Kadang Jabatan menjadi suatu tolak ukur yang penting buat kita ketika kita menjalani suatu Organisasi. Ketika kita punya nama atau jabatan yang penting didalam Organisasi itu, kadang kita memiliki keuntungan yang lebih daripada hanya sebagai anggota biasa. Namun, apakah kita bisa mempertanggungjawabkan Jabatan itu? Apakah kita bisa menjadi panutan buat anggota kita? Atau bahkan kita hanya mengincar jabatan tersebut untuk menambah CV, atau supaya kita kelihatan penting.

Arti kata pengabdian itu sendiri adalah, mengabdi tanpa pamrih dan balas jasa. Seorang hamba baru bisa dikatakan mengabdi jika ia berbuat sesuatu bagi Tuannya tanpa mengharapkan balas jasa. Matius 25:14-30 menggambarkan dengan jelas arti pengabdian. Hamba yang menjalankan modal tuannya disebut sebagai hamba yang baik dan setia. Tetapi hamba yang tidak mau mengabdi, dipecat dari jabatannya.

Seorang pemimpin dibentuk dari komitmen pada pengabdian pribadi untuk kepentingan orang banyak dan menjadikan dirinya sebagai waktu dan ruang untuk berkembang buat keberhasilan total dari semua orang. Sebagai pemimpin yang bijaksana, pastilah harus mampu menjadi pusat gerak yang memungkinkan semua misi kepemimpinannya bergerak kearah tujuan yang tepat dan benar. Seorang pemimpin harus mampu mengendalikan nafsu dan ego pribadinya. Seorang pemimpin harus bisa menjunjung tinggi nilai etika dan nilai positif dari dalam dirinya. Seorang pemimpin seharusnya tidak bimbang dan ragu untuk menjalankan tugas dan tanggung jawab semasa dia memimpin.

Bahkan ada beberapa dari kita yang menjadikan pengabdian dari masa kepemimpinan kita menjadi pencaharian hidup. Pola pikir itu berlaku umum di kalangan para pejabat yang menjadikan negara sebagai tempat bekerja, mencari rejeki dan mengambil keuntungan. Bekerja di instansi pemerintahan dimaknai oleh pejabat publik sebagai usaha strategis untuk meningkatkan taraf hidupnya. Tidak heran jika seorang pejabat memiliki tingkatan taraf hidup yang drastis daripada rakyat yang lebih sering dituntut untuk memenuhi kewajibannya daripada dipenuhi haknya..
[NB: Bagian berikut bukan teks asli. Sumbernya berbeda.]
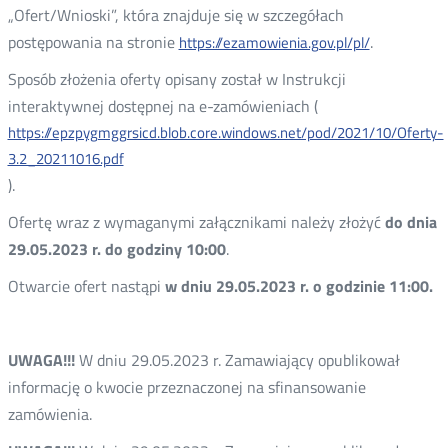
„Ofert/Wnioski”, która znajduje się w szczegółach
postępowania na stronie
.
https://ezamowienia.gov.pl/pl/
Sposób złożenia oferty opisany został w Instrukcji
interaktywnej dostępnej na e-zamówieniach (
https://epzpygmggrsicd.blob.core.windows.net/pod/2021/10/Oferty-
3.2_20211016.pdf
).
Ofertę wraz z wymaganymi załącznikami należy złożyć
do dnia
29.05.2023 r. do godziny 10:00
.
Otwarcie ofert nastąpi
w dniu 29.05.2023 r. o godzinie 11:00.
UWAGA!!!
W dniu 29.05.2023 r. Zamawiający opublikował
informację o kwocie przeznaczonej na sfinansowanie
zamówienia.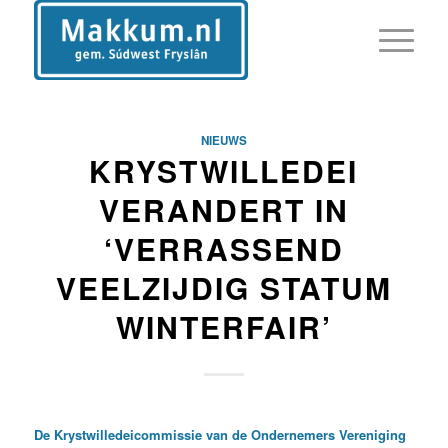
NIEUWS
KRYSTWILLEDEI
VERANDERT IN
‘VERRASSEND
VEELZIJDIG STATUM
WINTERFAIR’
De Krystwilledeicommissie van de Ondernemers Vereniging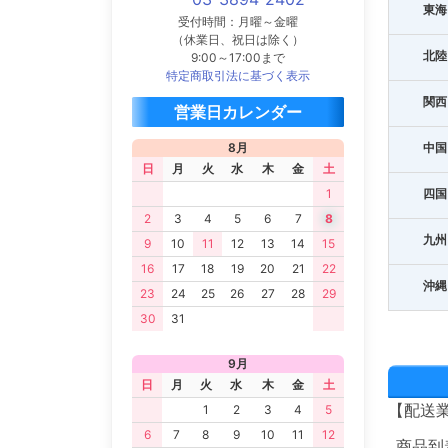
東海
受付時間：月曜～金曜
（休業日、祝日は除く）
北陸
9:00～17:00まで
特定商取引法に基づく表示
関西
営業日カレンダー
中国
8月
日
月
火
水
木
金
土
四国
1
2
3
4
5
6
7
8
九州
9
10
11
12
13
14
15
16
17
18
19
20
21
22
沖縄
23
24
25
26
27
28
29
30
31
9月
日
月
火
水
木
金
土
【配送
1
2
3
4
5
6
7
8
9
10
11
12
商品到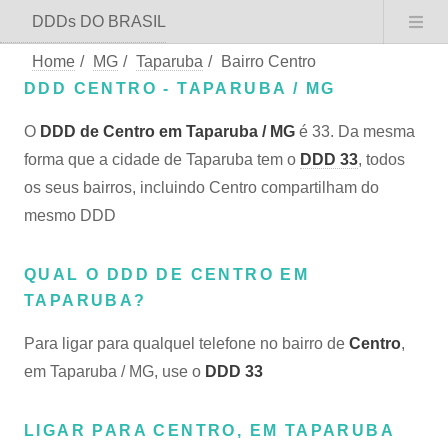
DDDs DO BRASIL
Home
/
MG
/
Taparuba
/
Bairro Centro
DDD CENTRO - TAPARUBA / MG
O
DDD de Centro em Taparuba / MG
é 33. Da mesma
forma que a cidade de Taparuba tem o
DDD 33
, todos
os seus bairros, incluindo Centro compartilham do
mesmo DDD
QUAL O DDD DE CENTRO EM
TAPARUBA?
Para ligar para qualquel telefone no bairro de
Centro
,
em Taparuba / MG, use o
DDD 33
LIGAR PARA CENTRO, EM TAPARUBA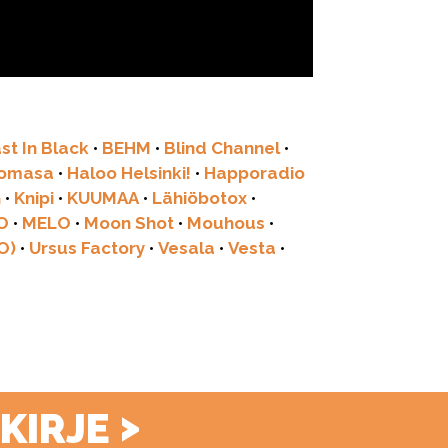
st In Black
•
BEHM
•
Blind Channel
•
tomasa
•
Haloo Helsinki!
•
Happoradio
G
•
Knipi
•
KUUMAA
•
Lähiöbotox
•
O
•
MELO
•
Moon Shot
•
Mouhous
•
O)
•
Ursus Factory
•
Vesala
•
Vesta
•
>
SKIRJE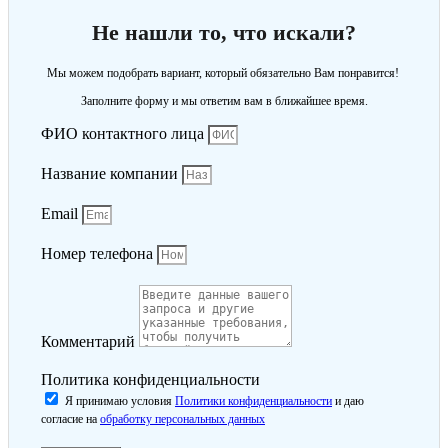
Не нашли то, что искали?
Мы можем подобрать вариант, который обязательно Вам понравится!
Заполните форму и мы ответим вам в ближайшее время.
ФИО контактного лица
Название компании
Email
Номер телефона
Комментарий
Политика конфиденциальности
Я принимаю условия
Политики конфиденциальности
и даю
согласие на
обработку персональных данных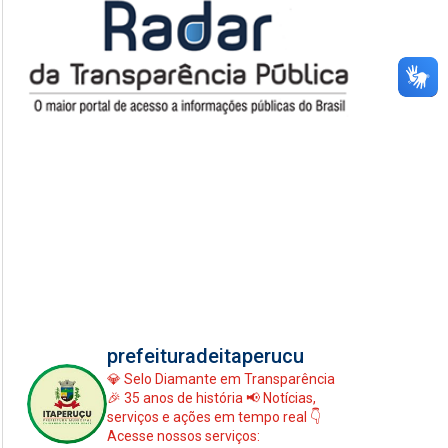
prefeituradeitaperucu
💎 Selo Diamante em Transparência
🎉 35 anos de história
📢 Notícias,
serviços e ações em tempo real
👇
Acesse nossos serviços: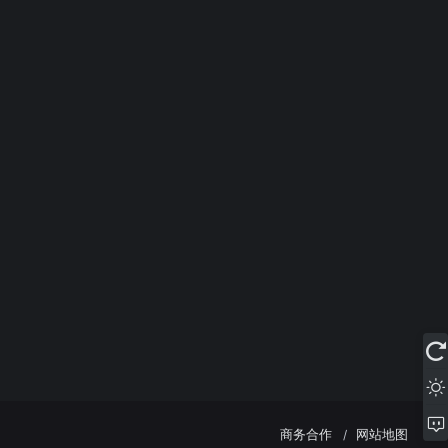
商务合作
网站地图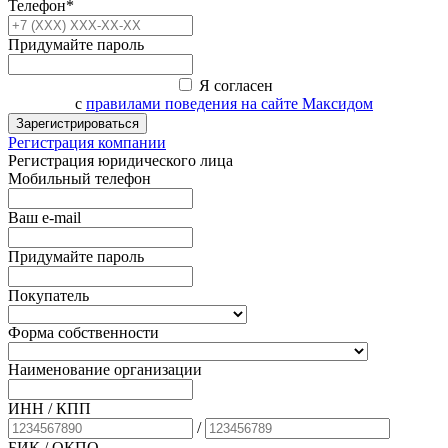
Телефон*
Придумайте пароль
Я согласен
с
правилами поведения на сайте Максидом
Зарегистрироваться
Регистрация компании
Регистрация юридического лица
Мобильный телефон
Ваш e-mail
Придумайте пароль
Покупатель
Форма собственности
Наименование организации
ИНН / КПП
/
БИК
/ ОКПО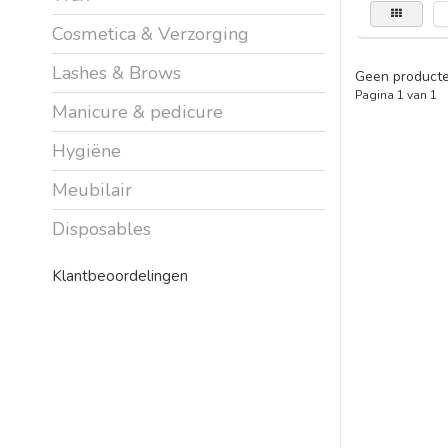
Cosmetica & Verzorging
Lashes & Brows
Geen producte
Pagina 1 van 1
Manicure & pedicure
Hygiëne
Meubilair
Disposables
Klantbeoordelingen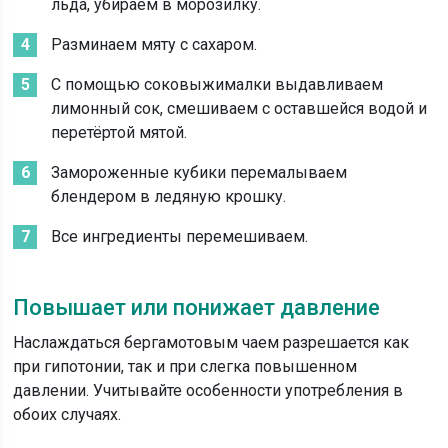
льда, убираем в морозилку.
Разминаем мяту с сахаром.
С помощью соковыжималки выдавливаем
лимонный сок, смешиваем с оставшейся водой и
перетёртой мятой.
Замороженные кубики перемалываем
блендером в ледяную крошку.
Все ингредиенты перемешиваем.
Повышает или понижает давление
Наслаждаться бергамотовым чаем разрешается как
при гипотонии, так и при слегка повышенном
давлении. Учитывайте особенности употребления в
обоих случаях.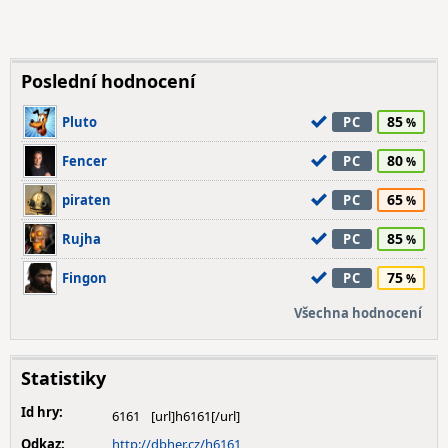
Poslední hodnocení
85
Pluto
PC
80
Fencer
PC
65
piraten
PC
85
Rujha
PC
75
Fingon
PC
Všechna hodnocení
Statistiky
Id hry:
6161
Odkaz:
http://dbher.cz/h6161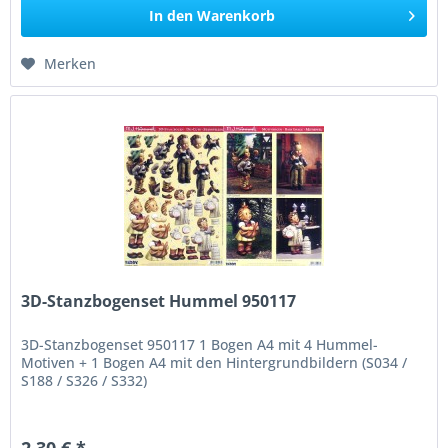
In den
Warenkorb
Merken
3D-Stanzbogenset Hummel 950117
3D-Stanzbogenset 950117 1 Bogen A4 mit 4 Hummel-
Motiven + 1 Bogen A4 mit den Hintergrundbildern (S034 /
S188 / S326 / S332)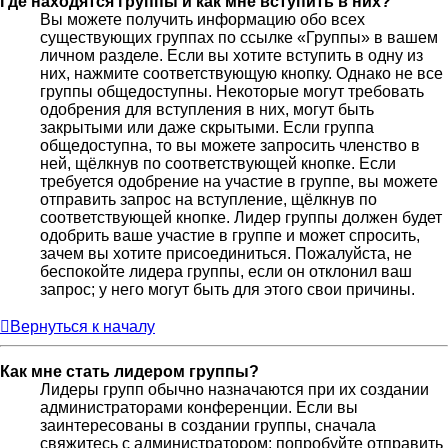
Где находятся группы и как мне вступить в них?
Вы можете получить информацию обо всех
существующих группах по ссылке «Группы» в вашем
личном разделе. Если вы хотите вступить в одну из
них, нажмите соответствующую кнопку. Однако не все
группы общедоступны. Некоторые могут требовать
одобрения для вступления в них, могут быть
закрытыми или даже скрытыми. Если группа
общедоступна, то вы можете запросить членство в
ней, щёлкнув по соответствующей кнопке. Если
требуется одобрение на участие в группе, вы можете
отправить запрос на вступление, щёлкнув по
соответствующей кнопке. Лидер группы должен будет
одобрить ваше участие в группе и может спросить,
зачем вы хотите присоединиться. Пожалуйста, не
беспокойте лидера группы, если он отклонил ваш
запрос; у него могут быть для этого свои причины.
Вернуться к началу
Как мне стать лидером группы?
Лидеры групп обычно назначаются при их создании
администраторами конференции. Если вы
заинтересованы в создании группы, сначала
свяжитесь с администратором; попробуйте отправить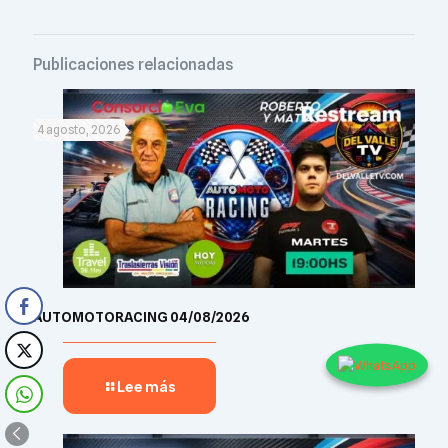
Publicaciones relacionadas
4 agosto, 2026
AUTOMOTORACING 04/08/2026
Lee más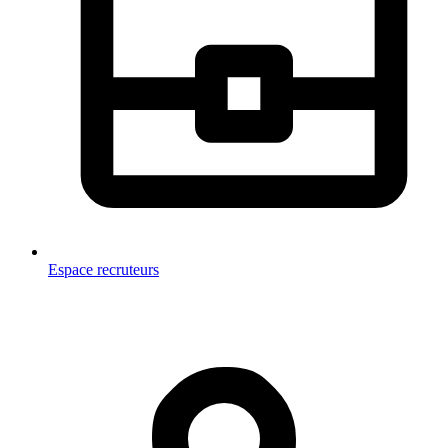
Espace recruteurs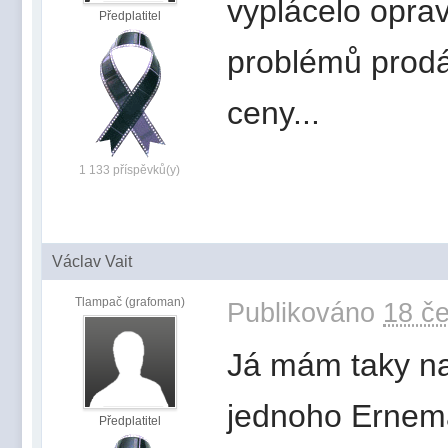
vyplácelo oprav
Předplatitel
problémů prodá
ceny...
1 133 příspěvků(y)
Václav Vait
Tlampač (grafoman)
Publikováno
18 če
Já mám taky na
jednoho Ernem
Předplatitel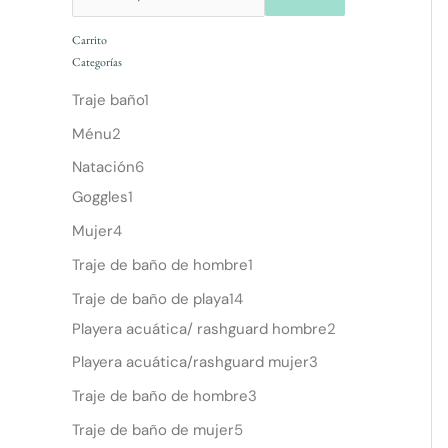
Carrito
Categorías
Traje baño
1
Ménu
2
Natación
6
Goggles
1
Mujer
4
Traje de baño de hombre
1
Traje de baño de playa
14
Playera acuática/ rashguard hombre
2
Playera acuática/rashguard mujer
3
Traje de baño de hombre
3
Traje de baño de mujer
5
 Ketika aku didukung seorang sahabat untuk menjadi seorang pemimpin didalam suatu organisasi didalam suatu pemilihan, aku bertanya pada diri sendiri, apakah aku sanggup menjadi seorang pemimpin yang sebisanya menjadi seorang pemimpin yang bijaksana? Namun sepertinya walaupun aku punya pertanyaan seperti itu, aku mendapat jawaban sendiri. Kau jangan memimpin dulu, mungkin bisa kau jadikan kemauanmu itu menjadi sebuah pengabdian. Pengabdian bukan hanya dimiliki oleh seorang pemimpin. Hanya saja, pengabdianku juga bukan diwadah itu. Aku di tempah untuk mengabdi di ruang lingkup yang lebih luas. Hadapi dulu era global dan kemudian kau akan menerapkan di area lokal. Mungkin itu yang dituntut dariku pada saat itu. Hingga akhirnya aku mengabdi tanpa mempunyai jabatan, dan aku seperti mempunyai kekuasaan yang tak terlihat.